Osmanlı Kadını’nın Eğitimi |
İslam dininin, kadınların eğitimine yönelik katı ve mutlak yasaklar getirdiğini söylemek mümkün değildir. İslam tarihi incelendiğinde, yüksek düzeyde eğitim almış ve hatta bazıları öğretici konumuna ulaşmış kadın örneklerine rastlanmaktadır. Ancak İslam’ın, kadın-erkek ilişkilerini düzenleyen hükümleri ve kadınların özel ve kamusal alandaki rollerini belirlemeye yönelik normları, kadınların toplumsal yaşamdaki konumunu önemli ölçüde sınırlandırmıştır. Bu durum, kadınların ilköğretim sonrası eğitim almasının toplumsal işlevselliği konusunda soru işaretleri doğurmuştur. Özellikle klasik dönemde, kız çocuklarının ilköğretimin ötesinde bir eğitim alması yaygın bir şekilde teşvik edilmemiştir. Bu konuda İslam ulemasının büyük bir kısmı, kadınların yükseköğrenime devam etmelerini gereksiz görmekteydi ve bunu açıkça dile getirmiştir. Kadınların bilgi edinme hakları teorik olarak tanınsa da, uygulamada bu haklar sınırlı tutulmuş; toplumsal rolleri, kadınların eğitim yoluyla kamusal alana katılımını engelleyici bir işlev üstlenmiştir.[1]
Osmanlı Devleti’nde klasik eğitim anlayışı ve yapısı, özellikle Tanzimat Fermanı’nın ilanı (1839) sonrasında başlayan modernleşme hareketleriyle birlikte önemli ölçüde dönüşüm sürecine girmiştir. Bu dönemde, devletin yeniden yapılandırılmasını hedefleyen reformlar doğrultusunda, özellikle mülki bürokrasiye çağın gereklerine uygun, modern eğitim almış bireyler kazandırmak amacıyla yeni eğitim kurumları açılmıştır.

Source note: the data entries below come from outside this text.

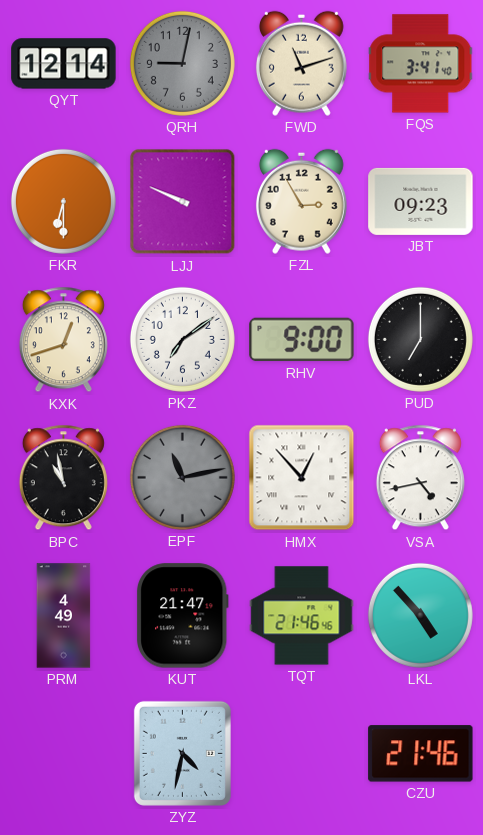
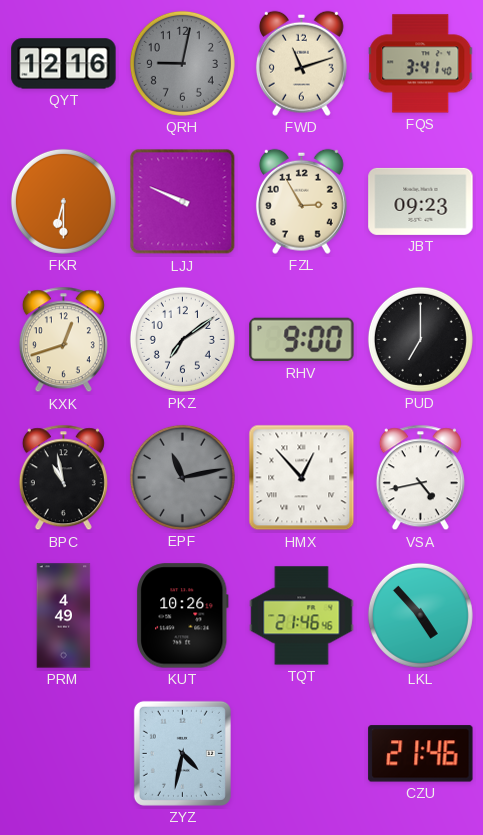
QYT: 12:14 -> 12:16
KUT: 21:47 -> 10:26
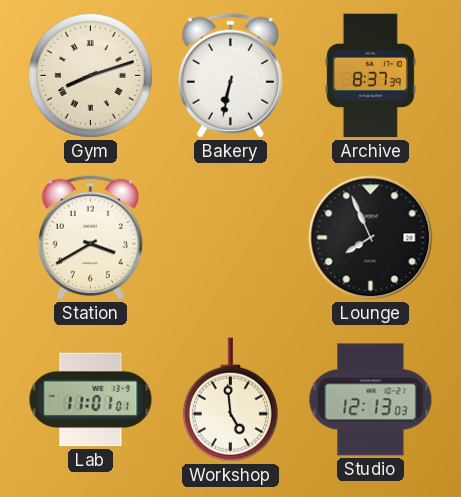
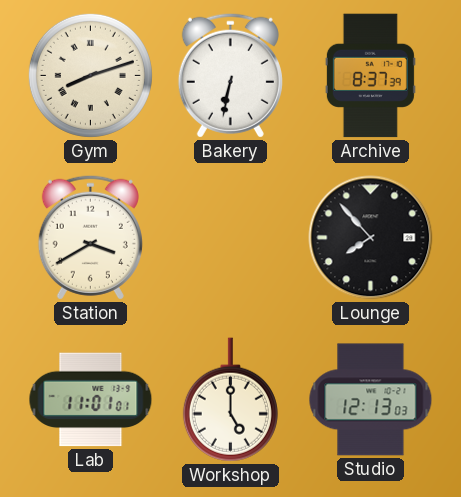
Lounge: 7:56 -> 7:53
Workshop: 4:59 -> 5:00
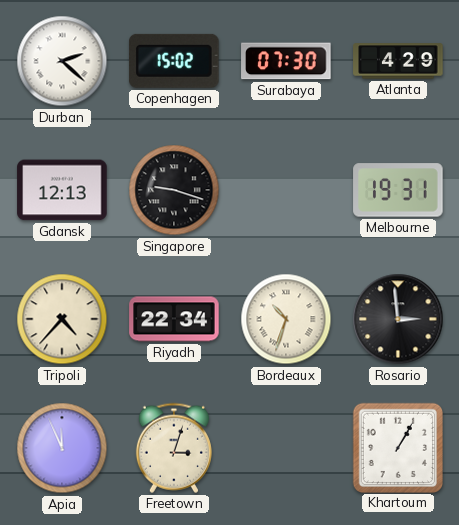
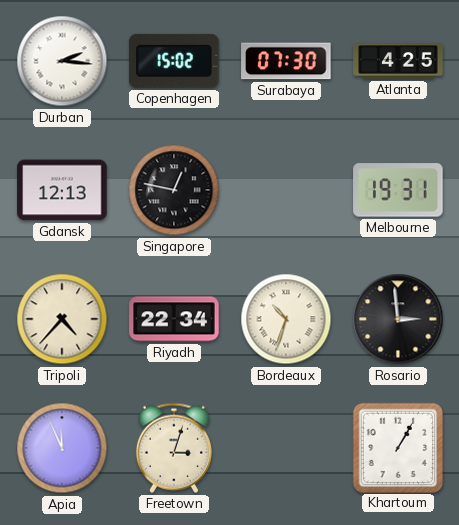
Durban: 2:22 -> 2:16
Atlanta: 4:29 -> 4:25
Singapore: 9:18 -> 12:47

Tanzimat, yalnızca siyasi ve idari alanlarda değil, eğitim başta olmak üzere toplumsal yapının pek çok unsurunda köklü değişimlerin başlangıç noktası olmuştur.T anzimat sonrası açılan modern okullar, geleneksel medrese sisteminden farklı olarak Batı tipi eğitim anlayışını benimsemekteydi. Bu okulların kuruluş amacı, sadece erkek bireylerin değil, aynı zamanda kadınların da kamu hizmetlerinde yer alabilecek düzeyde eğitim almasını mümkün kılacak bir altyapı oluşturmaktı.[2]

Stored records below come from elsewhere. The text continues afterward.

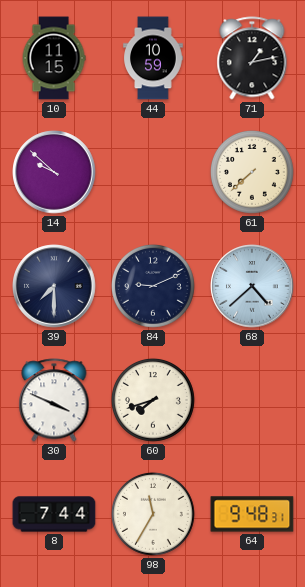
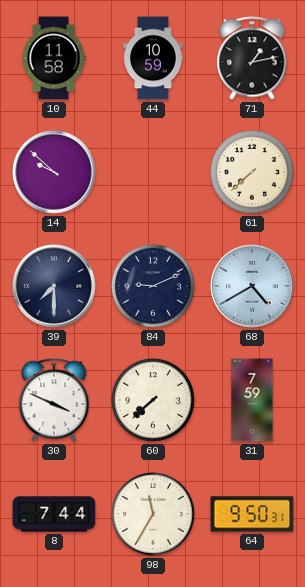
10: 11:15 -> 11:58
68: 4:38 -> 4:40
60: 7:42 -> 7:38
31: none -> 7:59
64: 9:48 -> 9:50
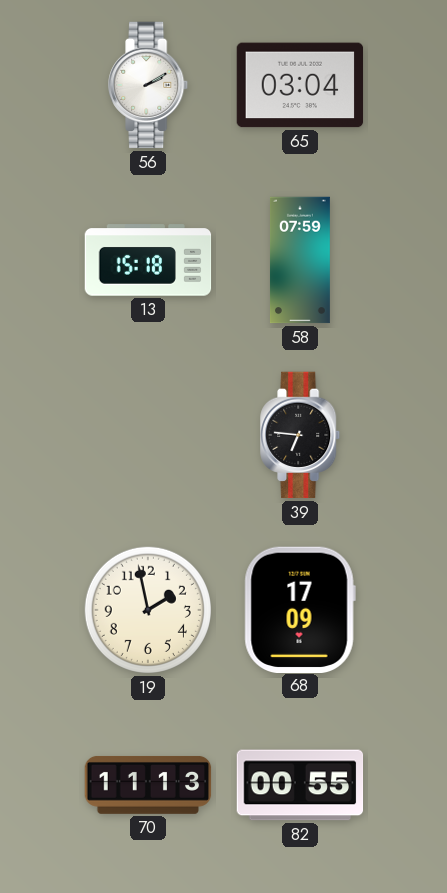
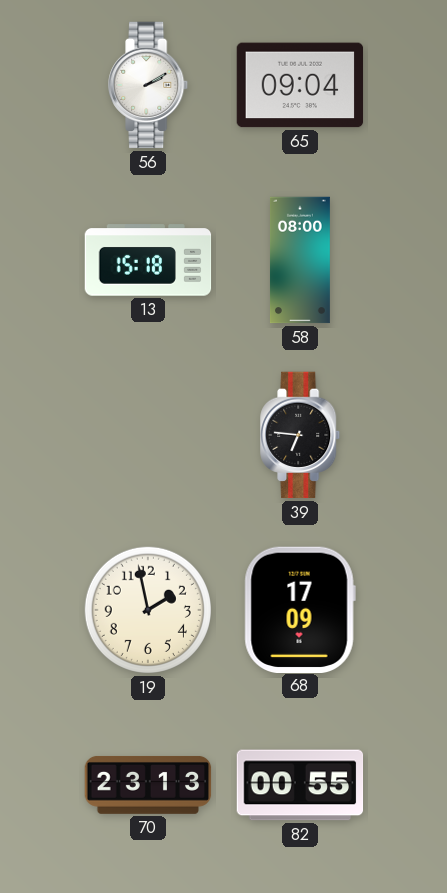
65: 03:04 -> 09:04
58: 07:59 -> 08:00
70: 11:13 -> 23:13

Osmanlı Devleti'nde kadınların eğitimiyle ilgili sistemli adımlar Tanzimat döneminde atılmaya başlanmıştır. 1869 yılında çıkarılan Maarif-i Umumiye Nizamnamesi ile 6–11 yaş arasındaki kız çocuklarının ilkokul eğitimi almaları öngörülmüş; 1876 tarihli Kanûn-ı Esâsî ile de ilköğretim resmî olarak zorunlu hâle getirilmiştir. Bu gelişmeler, Osmanlı'da kadınların eğitime erişimini kurumsal bir çerçeveye oturtan ilk önemli düzenlemeler arasında yer almaktadır. Kadınların meslekî eğitimi konusundaki ilk girişimlerin ise özellikle okuryazarlık şartı aranmayan ebelik gibi alanlarda gerçekleşmiş olması dikkat çekicidir. Kadınların çalışma hayatına katılımını teşvik etmeyi amaçlayan bu adımlar, hem toplumun ihtiyaçlarını........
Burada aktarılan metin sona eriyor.